El ómnibus llegó a la parada de improviso, aunque muchas personas lo esperaban desde hacía buen rato. Hacia la puerta del vehículo—todavía cerrada— se abalanzaron decenas de estudiantes que, día a día, recurren a esta ruta para llegar a la Universidad Central Marta Abreu de Las Villas, ubicada a más de cinco kilómetros de la ciudad de Santa Clara.
El chofer, molesto por el creciente desorden, decidió cerrar el acceso por la puerta trasera, después que se bajaron los pocos pasajeros que habían arribado a su destino, y esperar unos minutos con la puerta delantera también clausurada.
Pero la insolencia comenzó a regarse, como pegajosa actitud de «rebeldía» entre jóvenes aferrados a la absurda idea de burlar el orden. Al parecer, todos pretendían ascender al mismo tiempo.
Enseguida la multitud de comediantes «baratos» iniciaron sus propuestas al público, en un intento por ganar las carcajadas de los otros que, como ellos, protagonizaban una asombrosa expresión de indecencia.
Sobrevinieron entonces las ofensas ocasionales y los ya no tan ocasionales agravios en escenarios de riñas y tumultos populares. Palabras archiconocidas, avaladas por la «Academia de la Lengua de la calle» para expresar estados agresivos, fueron varias veces proferidas contra el conductor.
Ante el terrible desconcierto, al ultrajado no le quedó otra alternativa que romper la inercia momentánea y marcharse bastante enfurecido, con el carro casi vacío. No es la primera vez que sucesos como estos tienen lugar, justamente, frente a la entrada principal del más importante recinto universitario villaclareño.
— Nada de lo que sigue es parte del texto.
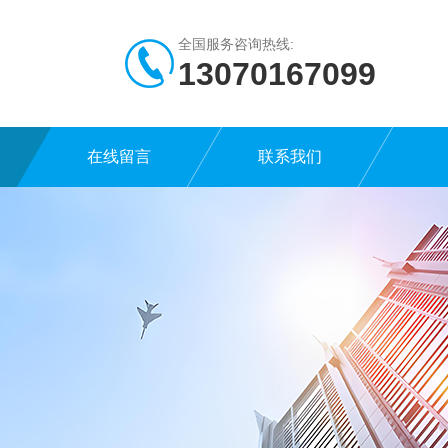
全国服务咨询热线:
13070167099
在线留言
联系我们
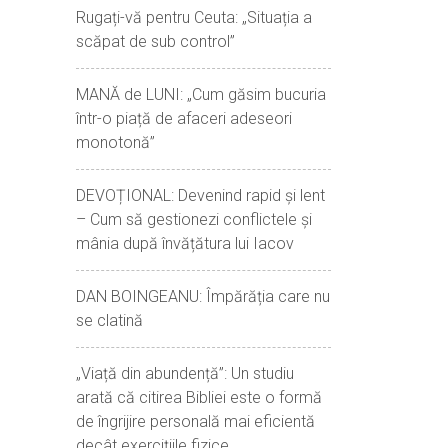
Rugați-vă pentru Ceuta: „Situația a
scăpat de sub control”
MANĂ de LUNI: „Cum găsim bucuria
într-o piață de afaceri adeseori
monotonă”
DEVOȚIONAL: Devenind rapid și lent
– Cum să gestionezi conflictele și
mânia după învățătura lui Iacov
DAN BOINGEANU: Împărăția care nu
se clatină
„Viață din abundență”: Un studiu
arată că citirea Bibliei este o formă
de îngrijire personală mai eficientă
decât exercițiile fizice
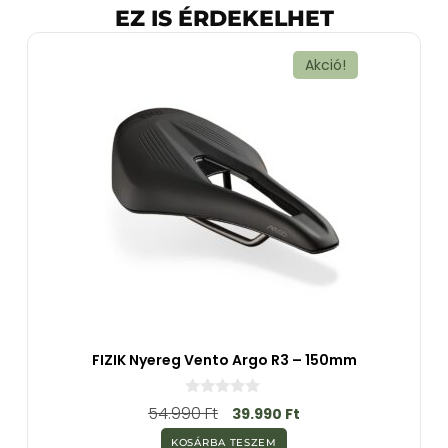
EZ IS ÉRDEKELHET
Akció!
FIZIK Nyereg Vento Argo R3 – 150mm
0
54.990
Ft
39.990
Ft
a
z
KOSÁRBA TESZEM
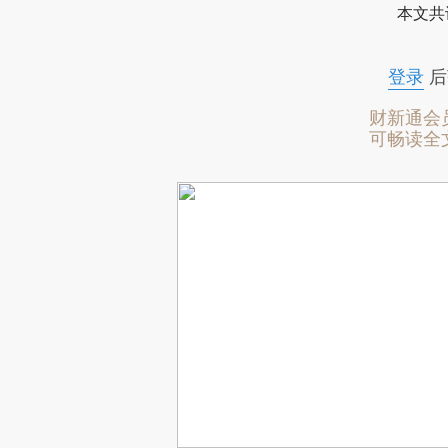
本文共
登录
后
财新通会
可畅读全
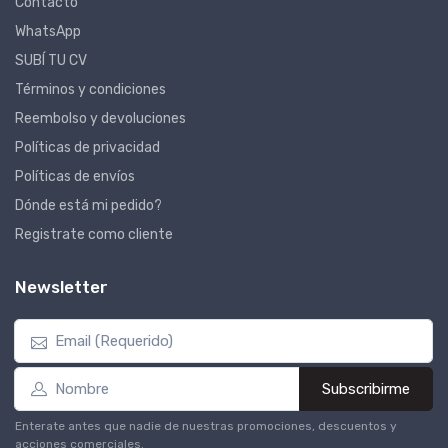
Contacto
WhatsApp
SUBÍ TU CV
Términos y condiciones
Reembolso y devoluciones
Políticas de privacidad
Políticas de envíos
Dónde está mi pedido?
Registrate como cliente
Newsletter
Subscribirme
Enterate antes que nadie de nuestras promociones, descuentos y
acciones comerciales.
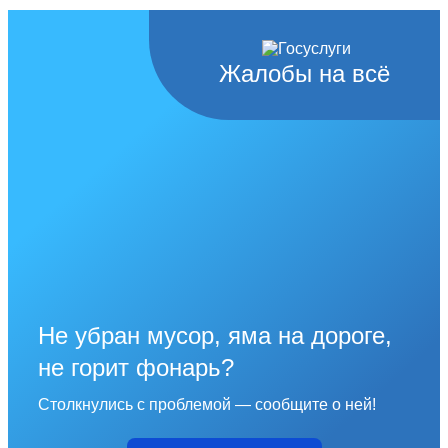
Жалобы на всё
Не убран мусор, яма на дороге,
не горит фонарь?
Столкнулись с проблемой — сообщите о ней!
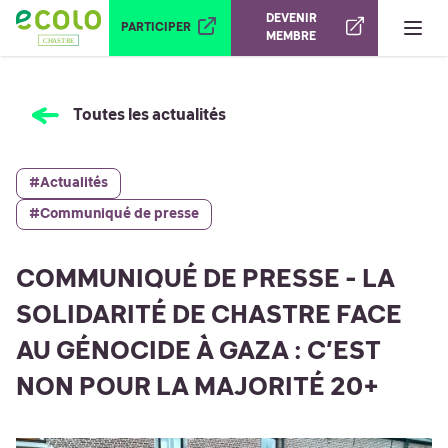
Ouvrir le menu
DEVENIR
PARTICIPER
MEMBRE
Toutes les actualités
#Actualités
#Communiqué de presse
COMMUNIQUÉ DE PRESSE - LA
SOLIDARITÉ DE CHASTRE FACE
AU GÉNOCIDE À GAZA : C’EST
NON POUR LA MAJORITÉ 20+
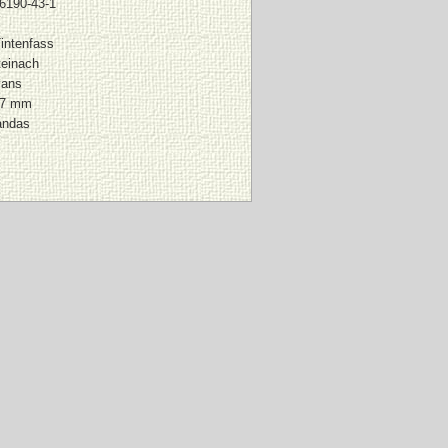
6190-43-1
Tintenfass
einach
vans
27 mm
andas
Paradójico, ¿verdad?
Traigo a colación esta desagradable historia, porque el curso de la vida misma va demostrando cuánta inconstancia existe a veces entre la erudición y las más elementales normas de cortesía, transmitidas desde edades tempranas, y prestas para ser demostradas en incontables instantes de nuestra acelerada cotidianidad.
Contrario a lo que se aspira, el aprendizaje de fórmulas y métodos analíticos y de grandes volúmenes de información, no siempre se traduce en una correcta vocación humana, tan necesaria para el sostenimiento decoroso y feliz de una sociedad como la que estamos construyendo a diario.
Con esto no pretendo, en lo absoluto, minimizar las innegables capacidades transformadoras y creativas de muchos jóvenes, a los que les sobra intelecto y conciencia revolucionaria a lo largo de esta Isla para hacer coincidir verdaderamente la educación y la cultura.
¿Acaso puede ser aceptable, desde la lógica de un futuro profesional, la ocurrencia de un espectáculo tan reprochable como el narrado?
En cambio, conozco muchachos nacidos al pie del surco, instruidos desde edades tempranas en una apartada escuelita rural casi perdida en los confines del paisaje campestre, que desde entonces cultivan el respeto colectivo como evidencia mayor de las enseñanzas recibidas. Ellos aman la caballerosidad como pocos amigos citadinos.
La pulcritud del espíritu comienza por uno mismo y se prueba en los habituales avatares de cada jornada, propios de nuestra existencia social. ¿Habrá que instituir alguna licenciatura o maestría en Educación Formal para aprender, además de cuentas y lecciones académicas, a respetar a quienes nos rodean? No lo creo. Mientras tanto, la vida sigue, Cuba anda, y el ómnibus de aquel vejado chofer aún se detiene para montar a su pueblo, y entonces, con él a cuestas, seguir indetenible.